Allow me to suggest healthier ingredients!

Seven years ago, I become a mother for the first time.  That flow of unconditional love motivated me to apply my knowledge around nutrition to feeding my children at good as possible.  I hear you often in consultancy share the same desire as me.  “I want to offer her the best nutrition possible!”.  ” I am trying to keep him away from sugary snacks”.  As parents, some of us decide to steer away from the typical socially accepted children’s meals and choose the most natural possible diet for our families.  And then, along comes a birthday party!  Why is that all is allowed at these events?  I find it hard to conceive.  

For the last 7 birthday parties that I have hosted, I have found myself swimming upstream to hold my children’s health together.  (To be honest, with 2 children, it has been more than 7 birthday parties!).  I know that it is not easy, but let’s be honest, the children just want to play, run, yell, hangout with their friends and be creative.  They are happy with the right entertainment and do not need to fill their bellies with artificial colourings, preservatives, trans fats and sugar to be able to declare that a good party.  

 Here I suggest a few ideas to decorate your table with tasty and healthy options:

  • homemade popcorn with coconut oil and Himalayan salt.
  • wholegrain spelt sticks with melted dark chocolate and shredded coconut
  • rice crackers with veggie paté and cherry tomatoes
  • beetroot humus served with carrot and courgette sticks.
  • mixed fruit and berries with drizzled dark chocolate
  • guacamole served with corn crackers
  • frozen smoothie ice-lollies
  • mint, carrot and apple juice
  • melon and honey “lolly-pops”

The piñata could be full of toys to play with like balloons, crayons, face paints, bouncy balls etc instead of sweets. 

The cake can be sweetened with banana, apple compote, grated carrot and beetroot….you will be surprised!

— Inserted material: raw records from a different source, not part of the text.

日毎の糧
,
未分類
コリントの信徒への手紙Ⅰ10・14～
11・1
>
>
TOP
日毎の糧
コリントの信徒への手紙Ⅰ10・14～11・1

Try wholegrain flour instead of refined and use coconut butter instead of regular butter.

Try to remember that, as adults, we have a responsibility when it comes to education.  Every time we celebrate an event, what is the message our little one’s receive if the food and drink is unhealthy?  Does that mean that we have to harm our bodies to have a good time and be happy together? This could be a dangerous message to carry into adulthood, I fear! 

We know now that a blood sugar spike like that at a birthday party full of fruit juice, cakes, and sweets can inhibit the inmune system for about 5 hours, push the microbiome out of balance for weeks and affect emotionally.  In my humble opinion, it is just not worth it.  What do you think?